Acórdão Nº 0039110-92.2013.8.24.0038 do Primeira Câmara Criminal, 20-02-2020

Número do processo0039110-92.2013.8.24.0038
Data20 Fevereiro 2020
Tribunal de OrigemJoinville
ÓrgãoPrimeira Câmara Criminal
Classe processualApelação Criminal
Tipo de documentoAcórdão




Apelação Criminal n. 0039110-92.2013.8.24.0038, de Joinville

Relator: Desembargador Paulo Roberto Sartorato

APELAÇÃO CRIMINAL. TRIBUNAL DO JÚRI. CRIME CONTRA A VIDA. HOMICÍDIOS QUALIFICADOS PELO MOTIVO TORPE E PELA UTILIZAÇÃO DE RECURSO QUE DIFICULTOU A DEFESA DA VÍTIMA (ART. 121, § 2º, INCISOS I E IV, DO CÓDIGO PENAL), NAS MODALIDADES TENTADA E CONSUMADA. RECURSO DA DEFESA. PRETENDIDA A ANULAÇÃO DO JULGAMENTO POR SER A DECISÃO DOS JURADOS MANIFESTAMENTE CONTRÁRIA À PROVA DOS AUTOS. VÍCIO VERIFICADO. SOBERANIA DOS VEREDICTOS. PRINCÍPIO QUE GUARDA VALOR MERAMENTE RELATIVO. IMPUTABILIDADE DO ACUSADO QUE NÃO ENCONTRA AMPARO NO CONJUNTO PROBATÓRIO COLIGIDO NOS AUTOS AO TEMPO DO JULGAMENTO. ANULAÇÃO DO JULGAMENTO QUE SE IMPÕE. RECURSO CONHECIDO E PROVIDO.

O princípio constitucional da soberania dos veredictos (artigo 5º, inciso XXXVIII, alínea "c", da Constituição Federal) ostenta valor meramente relativo, não autorizando decisões arbitrárias, em completa dissonância do suporte probatório produzido nos autos, sob pena de ofensa aos princípios do contraditório e da ampla defesa.
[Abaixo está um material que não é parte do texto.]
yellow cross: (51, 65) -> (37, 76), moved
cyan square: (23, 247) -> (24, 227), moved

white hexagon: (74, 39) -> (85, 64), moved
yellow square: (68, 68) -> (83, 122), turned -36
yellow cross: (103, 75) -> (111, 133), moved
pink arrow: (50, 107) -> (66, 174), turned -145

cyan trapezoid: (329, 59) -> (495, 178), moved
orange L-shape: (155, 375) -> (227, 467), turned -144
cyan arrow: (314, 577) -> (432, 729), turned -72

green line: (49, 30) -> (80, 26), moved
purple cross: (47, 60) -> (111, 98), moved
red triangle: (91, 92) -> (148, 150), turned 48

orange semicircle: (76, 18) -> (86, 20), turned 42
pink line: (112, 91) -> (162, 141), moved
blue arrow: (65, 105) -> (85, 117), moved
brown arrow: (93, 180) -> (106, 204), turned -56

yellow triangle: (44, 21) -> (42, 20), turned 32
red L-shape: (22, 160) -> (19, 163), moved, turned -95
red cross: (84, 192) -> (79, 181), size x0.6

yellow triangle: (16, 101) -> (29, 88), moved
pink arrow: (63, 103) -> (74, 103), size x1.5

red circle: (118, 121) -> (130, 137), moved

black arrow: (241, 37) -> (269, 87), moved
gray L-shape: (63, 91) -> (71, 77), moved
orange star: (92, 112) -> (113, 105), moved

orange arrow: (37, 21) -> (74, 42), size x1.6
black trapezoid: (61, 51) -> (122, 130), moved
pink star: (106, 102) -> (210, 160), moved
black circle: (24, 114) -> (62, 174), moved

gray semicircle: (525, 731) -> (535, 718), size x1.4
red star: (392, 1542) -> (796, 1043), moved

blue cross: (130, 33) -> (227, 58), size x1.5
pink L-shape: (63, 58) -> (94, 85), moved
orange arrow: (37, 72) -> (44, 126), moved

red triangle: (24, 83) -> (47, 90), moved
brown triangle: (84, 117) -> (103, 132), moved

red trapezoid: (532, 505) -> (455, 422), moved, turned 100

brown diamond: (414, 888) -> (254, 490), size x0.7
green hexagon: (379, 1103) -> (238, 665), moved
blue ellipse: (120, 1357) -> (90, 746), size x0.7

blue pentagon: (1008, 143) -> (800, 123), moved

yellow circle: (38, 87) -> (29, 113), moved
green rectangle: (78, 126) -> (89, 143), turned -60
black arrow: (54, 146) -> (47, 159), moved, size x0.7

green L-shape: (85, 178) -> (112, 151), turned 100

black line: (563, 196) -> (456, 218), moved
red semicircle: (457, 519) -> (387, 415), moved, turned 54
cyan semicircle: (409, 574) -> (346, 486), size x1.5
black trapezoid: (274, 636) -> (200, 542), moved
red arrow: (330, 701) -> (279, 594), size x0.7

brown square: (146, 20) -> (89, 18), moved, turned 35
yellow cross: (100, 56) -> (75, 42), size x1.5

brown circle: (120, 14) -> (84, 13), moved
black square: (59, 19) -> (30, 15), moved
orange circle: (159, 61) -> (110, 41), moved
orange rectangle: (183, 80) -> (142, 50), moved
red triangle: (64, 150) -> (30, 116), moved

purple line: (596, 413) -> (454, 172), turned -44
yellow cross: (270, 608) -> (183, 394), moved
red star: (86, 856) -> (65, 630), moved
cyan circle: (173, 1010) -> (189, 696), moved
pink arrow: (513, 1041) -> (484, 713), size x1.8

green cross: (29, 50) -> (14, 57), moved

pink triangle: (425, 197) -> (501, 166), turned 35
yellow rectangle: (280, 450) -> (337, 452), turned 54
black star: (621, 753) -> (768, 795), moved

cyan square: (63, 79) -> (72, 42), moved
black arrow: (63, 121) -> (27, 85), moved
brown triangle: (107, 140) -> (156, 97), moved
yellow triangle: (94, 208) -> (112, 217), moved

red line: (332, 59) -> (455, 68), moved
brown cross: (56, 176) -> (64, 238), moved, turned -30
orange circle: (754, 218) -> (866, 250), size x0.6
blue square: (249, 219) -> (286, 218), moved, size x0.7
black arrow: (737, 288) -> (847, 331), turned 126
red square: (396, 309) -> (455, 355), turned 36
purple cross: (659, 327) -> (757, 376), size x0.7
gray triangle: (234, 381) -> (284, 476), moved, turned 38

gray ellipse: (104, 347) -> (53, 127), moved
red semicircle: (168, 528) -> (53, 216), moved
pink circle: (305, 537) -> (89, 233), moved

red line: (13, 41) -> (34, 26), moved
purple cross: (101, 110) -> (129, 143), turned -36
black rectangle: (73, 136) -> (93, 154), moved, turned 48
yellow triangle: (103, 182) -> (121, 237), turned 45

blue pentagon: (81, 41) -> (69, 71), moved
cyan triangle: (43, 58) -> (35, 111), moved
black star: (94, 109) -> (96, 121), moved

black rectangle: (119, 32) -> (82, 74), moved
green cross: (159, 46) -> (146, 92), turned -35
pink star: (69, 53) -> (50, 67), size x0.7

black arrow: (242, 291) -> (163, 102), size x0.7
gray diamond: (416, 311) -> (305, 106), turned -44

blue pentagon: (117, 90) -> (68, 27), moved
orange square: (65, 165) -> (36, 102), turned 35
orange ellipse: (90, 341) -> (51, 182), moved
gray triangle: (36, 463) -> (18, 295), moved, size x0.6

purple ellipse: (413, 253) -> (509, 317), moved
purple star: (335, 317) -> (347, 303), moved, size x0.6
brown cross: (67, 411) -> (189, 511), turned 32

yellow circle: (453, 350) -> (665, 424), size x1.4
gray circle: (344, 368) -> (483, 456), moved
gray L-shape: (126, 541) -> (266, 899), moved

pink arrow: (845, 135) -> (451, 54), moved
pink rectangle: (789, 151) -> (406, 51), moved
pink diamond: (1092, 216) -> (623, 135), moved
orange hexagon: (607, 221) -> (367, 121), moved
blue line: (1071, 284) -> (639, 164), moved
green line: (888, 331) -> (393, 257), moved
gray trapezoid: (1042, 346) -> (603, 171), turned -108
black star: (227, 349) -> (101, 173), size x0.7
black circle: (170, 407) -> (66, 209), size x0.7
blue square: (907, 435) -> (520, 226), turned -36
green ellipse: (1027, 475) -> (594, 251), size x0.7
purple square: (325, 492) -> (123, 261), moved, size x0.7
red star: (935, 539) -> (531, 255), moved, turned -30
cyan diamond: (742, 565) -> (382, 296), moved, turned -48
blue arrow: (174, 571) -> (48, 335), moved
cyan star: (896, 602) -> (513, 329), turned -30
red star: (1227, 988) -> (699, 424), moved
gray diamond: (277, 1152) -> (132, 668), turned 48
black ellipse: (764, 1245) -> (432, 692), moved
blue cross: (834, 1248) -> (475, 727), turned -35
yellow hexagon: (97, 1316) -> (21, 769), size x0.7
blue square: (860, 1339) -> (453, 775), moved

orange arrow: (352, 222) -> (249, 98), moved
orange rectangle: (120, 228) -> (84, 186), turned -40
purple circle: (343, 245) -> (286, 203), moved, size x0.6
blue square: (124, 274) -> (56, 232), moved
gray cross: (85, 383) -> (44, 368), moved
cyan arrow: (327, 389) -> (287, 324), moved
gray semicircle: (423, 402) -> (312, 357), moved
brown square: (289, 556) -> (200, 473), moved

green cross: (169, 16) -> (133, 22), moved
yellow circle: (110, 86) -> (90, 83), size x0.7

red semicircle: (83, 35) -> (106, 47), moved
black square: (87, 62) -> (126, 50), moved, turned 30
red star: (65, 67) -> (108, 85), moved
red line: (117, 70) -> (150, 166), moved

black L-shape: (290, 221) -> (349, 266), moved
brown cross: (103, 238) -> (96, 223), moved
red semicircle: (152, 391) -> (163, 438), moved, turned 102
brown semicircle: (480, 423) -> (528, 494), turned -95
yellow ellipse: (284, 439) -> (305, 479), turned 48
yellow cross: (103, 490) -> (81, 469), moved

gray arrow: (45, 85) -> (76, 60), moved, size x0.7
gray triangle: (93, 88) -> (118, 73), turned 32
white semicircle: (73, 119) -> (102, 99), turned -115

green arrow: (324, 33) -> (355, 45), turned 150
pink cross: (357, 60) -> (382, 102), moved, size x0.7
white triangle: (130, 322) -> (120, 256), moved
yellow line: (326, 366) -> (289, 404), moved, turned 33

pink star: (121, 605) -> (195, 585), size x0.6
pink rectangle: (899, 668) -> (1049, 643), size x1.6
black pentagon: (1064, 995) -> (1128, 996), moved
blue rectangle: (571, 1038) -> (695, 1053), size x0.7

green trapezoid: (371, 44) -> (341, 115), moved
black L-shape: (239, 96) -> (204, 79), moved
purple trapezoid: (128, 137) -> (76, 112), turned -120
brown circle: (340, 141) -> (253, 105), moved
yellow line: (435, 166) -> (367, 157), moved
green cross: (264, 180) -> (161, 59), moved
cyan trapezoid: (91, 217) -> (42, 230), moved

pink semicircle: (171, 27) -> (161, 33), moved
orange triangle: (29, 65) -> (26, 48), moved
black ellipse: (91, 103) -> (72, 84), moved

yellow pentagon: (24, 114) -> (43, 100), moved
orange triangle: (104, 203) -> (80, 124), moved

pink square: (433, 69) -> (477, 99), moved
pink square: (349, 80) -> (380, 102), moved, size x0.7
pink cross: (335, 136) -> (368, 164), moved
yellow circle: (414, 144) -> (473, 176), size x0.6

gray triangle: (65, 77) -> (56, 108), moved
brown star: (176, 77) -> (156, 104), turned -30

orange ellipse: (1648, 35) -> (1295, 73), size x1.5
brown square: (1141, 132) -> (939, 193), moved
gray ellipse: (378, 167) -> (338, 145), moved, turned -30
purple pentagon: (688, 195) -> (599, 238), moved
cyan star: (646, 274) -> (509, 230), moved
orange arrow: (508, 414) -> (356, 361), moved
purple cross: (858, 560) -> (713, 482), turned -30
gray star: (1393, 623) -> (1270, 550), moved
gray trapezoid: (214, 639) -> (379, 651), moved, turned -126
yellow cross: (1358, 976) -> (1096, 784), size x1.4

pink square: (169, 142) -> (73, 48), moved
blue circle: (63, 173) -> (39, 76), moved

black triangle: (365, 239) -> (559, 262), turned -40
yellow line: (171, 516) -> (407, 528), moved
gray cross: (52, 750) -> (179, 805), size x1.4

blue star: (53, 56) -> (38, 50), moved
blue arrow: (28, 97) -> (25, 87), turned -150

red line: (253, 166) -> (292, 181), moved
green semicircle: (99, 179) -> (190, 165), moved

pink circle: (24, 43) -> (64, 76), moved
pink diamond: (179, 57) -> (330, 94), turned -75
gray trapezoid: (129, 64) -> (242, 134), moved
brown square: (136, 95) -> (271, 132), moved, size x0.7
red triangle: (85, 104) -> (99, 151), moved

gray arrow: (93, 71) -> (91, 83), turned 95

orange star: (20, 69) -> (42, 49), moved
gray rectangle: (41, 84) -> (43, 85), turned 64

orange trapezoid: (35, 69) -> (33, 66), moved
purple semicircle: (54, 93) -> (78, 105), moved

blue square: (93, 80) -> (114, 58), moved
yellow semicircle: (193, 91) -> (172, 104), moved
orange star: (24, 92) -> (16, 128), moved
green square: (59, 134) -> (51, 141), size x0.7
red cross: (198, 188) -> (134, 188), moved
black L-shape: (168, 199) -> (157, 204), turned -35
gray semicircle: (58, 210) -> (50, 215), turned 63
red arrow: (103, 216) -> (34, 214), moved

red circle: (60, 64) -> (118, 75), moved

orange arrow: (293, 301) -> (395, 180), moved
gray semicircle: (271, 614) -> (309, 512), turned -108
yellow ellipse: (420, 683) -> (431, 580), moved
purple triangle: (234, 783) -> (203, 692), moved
Vistos, relatados e discutidos estes autos de Apelação Criminal n. 0039110-92.2013.8.24.0038, da comarca de Joinville Tribunal do Júri em que é Apelante Magner Korilo e Apelado Ministério Público do Estado de Santa Catarina.

A Primeira Câmara Criminal decidiu, por votação unânime, conhecer do recurso e dar-lhe provimento, a fim de anular a decisão do Conselho de Sentença, por ser manifestamente contrária à prova dos autos, e submeter o acusado Magner Korilo a novo julgamento perante o Tribunal do Júri. No mais, recomenda-se ao Magistrado a quo que nomeie novo perito judicial, a fim de apurar a sanidade mental do acusado. Custas legais.

O julgamento, realizado nesta data, foi presidido pelo Exmo. Des. Carlos Alberto Civinski, com voto, e dele participou o Exmo. Des. Ariovaldo Rogério Ribeiro da Silva.

Funcionou na sessão pela douta Procuradoria-Geral de Justiça o Exmo. Dr. Lio Marcos Marin.

Florianópolis, 20 de fevereiro de 2020.

Assinado digitalmente

Desembargador Paulo Roberto Sartorato

Relator


RELATÓRIO

O representante do Ministério Público, com base no incluso Inquérito Policial, ofereceu denúncia em face de Magner Korilo, devidamente qualificado nos autos, dando-o como incurso nas sanções do artigo 121, § 2°, incisos I e IV, do Código Penal, por duas vezes, uma delas na forma tentada (art. 14, inciso II, do Código Penal), pelos fatos assim narrados na peça exordial acusatória, in verbis (fls. 01/03):

Consoante consta do incluso procedimento policial, no dia 9 de novembro de 2012, por volta das 20 horas, o denunciado, acompanhado de terceira pessoa ainda não identificada, com quem agia em unidade de desígnios, dirigiu-se à residência situada na Rua Montezuma de Carvalho, n. 126, Bairro Iririú, nesta Cidade e Comarca, e lá, após o indivíduo não identificado render a família da vítima Jorge Bahia, mantendo-os sob a mira de uma arma de fogo, o denunciado encaminhou-se à residência dos fundos, onde encontrou a vítima Douglas Bahia e questionando-o acerca de seu irmão Rafael Bahia, efetuou disparos de arma de fogo que ocasionaram as lesões descritas no laudo pericial de exame cadavérico de fls. 52/54, que foram a causa de sua morte.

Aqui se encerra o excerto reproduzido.